Specifically, hybridized azoDNA was heated to temperatures (60-70 C) significantly above its melting point (42 C) at a 5 µM concentration and allowed to cool over 40 minutes to reach room temperature completing one heating cycle (Fig 2). Ideally, absorbance should be higher in dehybridized state after heating and decrease over time to the absorbance at room temperature in the hybridized state. The rate of absorption decrease also permits the study of azoDNA’s hybridization kinetics. We were able to successfully observe and detect the expected reduction in absorbance during all our repeated heating cycles confirming that our azoDNA is functional. Ideally, in a completely controlled system, the azoDNA absorption versus time curves for all heating cycles should overlay each other. Considering low control in our current method of experimentation, we did expect changes in the rate of decrease. However, our system should show the same absorbance after reaching room temperature. Unfortunately, we saw significant absorbance differences despite cooling to similar room temperatures. Additionally, the trend did not follow any particular order with respect to the highest and lowest temperatures of the system either making them unreliable for reproducibility of signals.

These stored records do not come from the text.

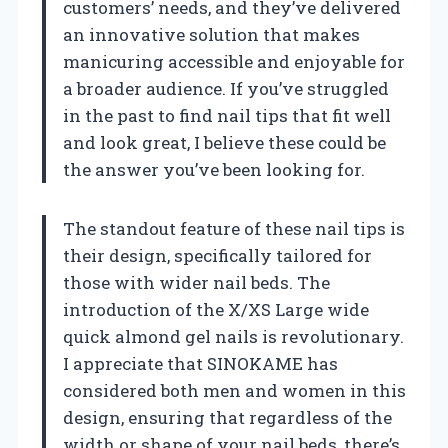
customers’ needs, and they’ve delivered
an innovative solution that makes
manicuring accessible and enjoyable for
a broader audience. If you’ve struggled
in the past to find nail tips that fit well
and look great, I believe these could be
the answer you’ve been looking for.
The standout feature of these nail tips is
their design, specifically tailored for
those with wider nail beds. The
introduction of the X/XS Large wide
quick almond gel nails is revolutionary.
I appreciate that SINOKAME has
considered both men and women in this
design, ensuring that regardless of the
width or shape of your nail beds, there’s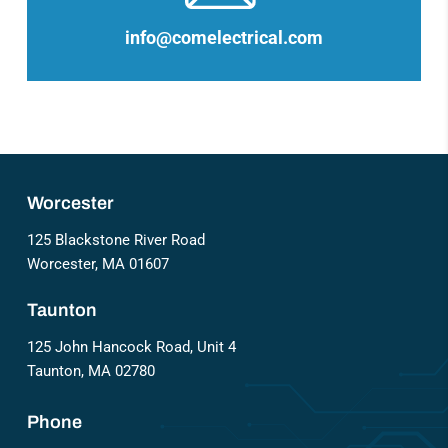
info@comelectrical.com
Worcester
125 Blackstone River Road
Worcester, MA 01607
Taunton
125 John Hancock Road, Unit 4
Taunton, MA 02780
Phone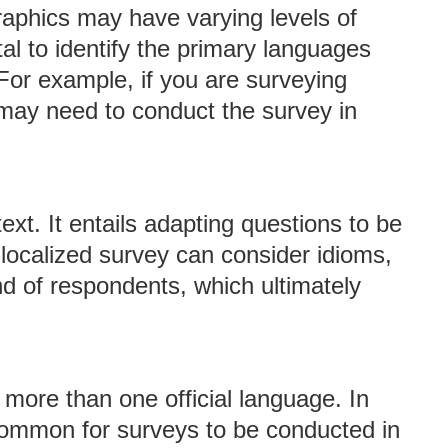
aphics may have varying levels of
ital to identify the primary languages
For example, if you are surveying
u may need to conduct the survey in
ext. It entails adapting questions to be
l-localized survey can consider idioms,
nd of respondents, which ultimately
 more than one official language. In
 common for surveys to be conducted in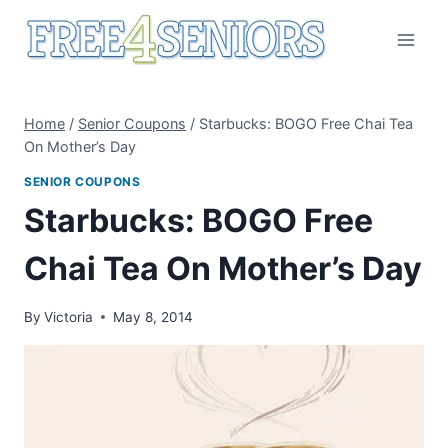
Skip
to
content
Home
/
Senior Coupons
/
Starbucks: BOGO Free Chai Tea
On Mother’s Day
SENIOR COUPONS
Starbucks: BOGO Free
Chai Tea On Mother’s Day
By
Victoria
May 8, 2014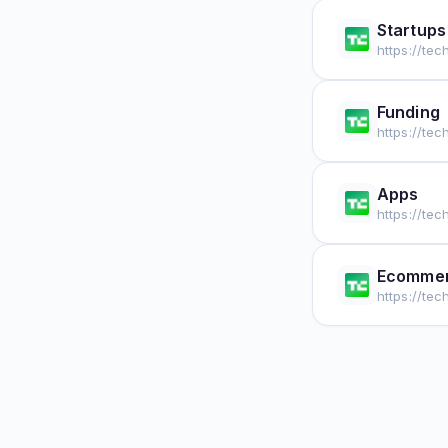
Startups
https://te
Funding
https://te
Apps
https://te
Ecomme
https://t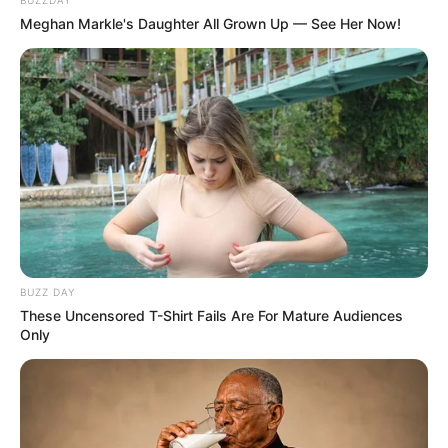
BUZZDAY
Meghan Markle's Daughter All Grown Up — See Her Now!
BUZZ DAY
These Uncensored T-Shirt Fails Are For Mature Audiences
Only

Despite this, since we did see desired differences in the absorbance of ssDNA and dsDNA during our heating cycles, we decided to try photoactivation of azoDNA with the fluorometer UV-lamp. The hybridized azoDNA was exposed to 365 nm for 70 minutes, and absorbance was measured at 10 minutes intervals. Exposure at 365 nm converts trans-azobenzene to cis-azobenzene, destabilizing and dehybridizing the DNA duplex into ssDNA that can be observed by an increase in absorbance. The experimental results (Fig 3) displayed erratic changes in absorbance as opposed to a continual rise even after prolonged exposure at 365 nm. This could be a result of insufficient energy supply by the employed UV lamp for promoting excitation or inefficiency of our detection system. We are still trying to narrow down the narrow down the exact reason. Next, our goal is to determine whether it is wiser to fix the problems in our current detection strategy or to move on to another method.